Was einst als fester Ort des Abschieds galt, steht im Zentrum eines gesellschaftlichen Wandels. Wiesbaden nimmt das ernst und startet ein Beteiligungsverfahren zur Zukunft der Friedhöfe.
Wo früher ewige Ruhe herrschte, entstehen neue Fragen. Wie viel Grab braucht die moderne Gesellschaft? Wie viel Pflege lässt sich leisten? Und wie lässt sich ein Ort der Trauer mit den Anforderungen an Biodiversität, Stadtklima und Erholung verbinden? Das Grünflächenamt arbeitet derzeit an einer umfassenden Friedhofsentwicklungsplanung (FEP). Sie soll Antworten liefern – nicht im stillen Kämmerlein, sondern im Dialog mit den Bürgerinnen und Bürgern.
„Wir wollen, dass die Friedhöfe auch in Zukunft Orte des Erinnerns bleiben – aber auch Rückzugsräume, die dem Klimawandel trotzen und Lebensqualität schaffen“, erklärt Bürgermeisterin und Grünflächendezernentin Christiane Hinninger.
Friedhöfe als Zukunftsorte
Die Entwicklung kommt nicht von ungefähr. Der Wandel in der Bestattungskultur ist tiefgreifend: Immer mehr Menschen wählen anonyme oder alternative Bestattungsformen, klassische Wahlgräber bleiben ungenutzt. Das hat Folgen – für die Finanzierung, für die Pflege, für die Nutzung der Flächen. Zugleich wächst das Bewusstsein für den Wert der Friedhöfe über das Persönliche hinaus: als stille Parks, als Biotope, als Kühleinseln in der überhitzten Stadt.
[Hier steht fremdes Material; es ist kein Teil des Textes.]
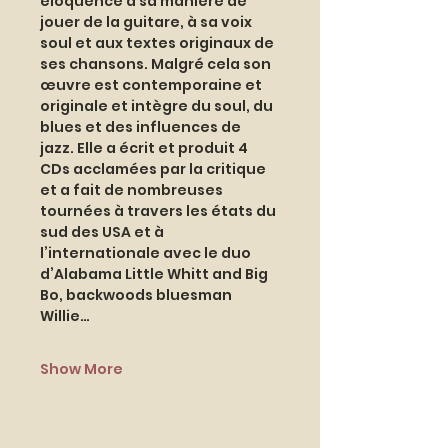
éloquence à sa manière de 
jouer de la guitare, à sa voix 
soul et aux textes originaux de 
ses chansons. Malgré cela son 
œuvre est contemporaine et 
originale et intègre du soul, du 
blues et des influences de 
jazz. Elle a écrit et produit 4 
CDs acclamées par la critique 
et a fait de nombreuses 
tournées à travers les états du 
sud des USA et à 
l’internationale avec le duo 
d’Alabama Little Whitt and Big 
Bo, backwoods bluesman 
Willie…
Show More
Die FEP will genau hier ansetzen: Sie soll langfristige Perspektiven für Pflege, Nutzung und Umgestaltung der Friedhöfe eröffnen – als Teil der grünen Infrastruktur Wiesbadens.
Jetzt mitreden – online und vor Ort
Damit diese Perspektive nicht an den Menschen vorbeigeplant wird, setzt Wiesbaden auf Beteiligung. Ab sofort können sich Interessierte online über wiesbadenwirkt.de/de/fep einbringen – oder vor Ort auf fünf städtischen Friedhöfen und im Bürgerbüro. Die Umfrage läuft bis Ende Juni. Die Ergebnisse fließen direkt in die FEP ein, deren Abschluss für Herbst 2026 vorgesehen ist.
Es geht um mehr als Pflegepläne und Wegeführung. Es geht um die Frage: Was bleibt, wenn sich alles verändert?